Task directions → Please write out exactly the lines that begin at the line containing "ゲームセンター景品の仕分けスタッフ/人気商品の物流サポ" and run to the end of the records.

Records to use →
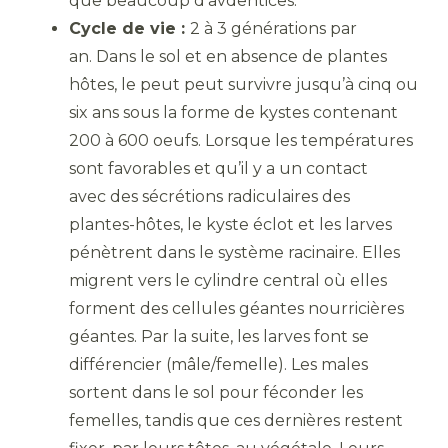
que beaucoup d’avdentices.
Cycle de vie :
2 à 3 générations par
an. Dans le sol et en absence de plantes
hôtes, le peut peut survivre jusqu’à cinq ou
six ans sous la forme de kystes contenant
200 à 600 oeufs. Lorsque les températures
sont favorables et qu’il y a un contact
avec des sécrétions radiculaires des
plantes-hôtes, le kyste éclot et les larves
pénètrent dans le système racinaire. Elles
migrent vers le cylindre central où elles
forment des cellules géantes nourricières
géantes. Par la suite, les larves font se
différencier (mâle/femelle). Les males
sortent dans le sol pour féconder les
femelles, tandis que ces dernières restent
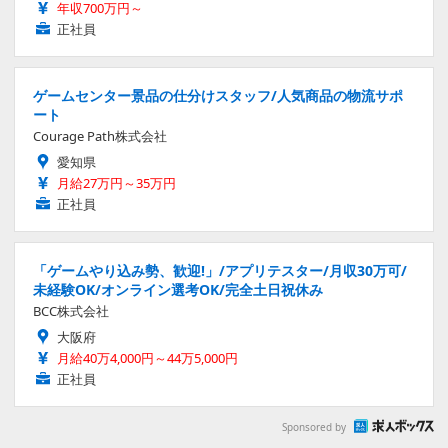
年収700万円～
正社員
ゲームセンター景品の仕分けスタッフ/人気商品の物流サポ
ート
Courage Path株式会社
愛知県
月給27万円～35万円
正社員
「ゲームやり込み勢、歓迎!」/アプリテスター/月収30万可/
未経験OK/オンライン選考OK/完全土日祝休み
BCC株式会社
大阪府
月給40万4,000円～44万5,000円
正社員
Sponsored by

Problem solution →
ゲームセンター景品の仕分けスタッフ/人気商品の物流サポ
ート
Courage Path株式会社
愛知県
月給27万円～35万円
正社員
「ゲームやり込み勢、歓迎!」/アプリテスター/月収30万可/
未経験OK/オンライン選考OK/完全土日祝休み
BCC株式会社
大阪府
月給40万4,000円～44万5,000円
正社員
Sponsored by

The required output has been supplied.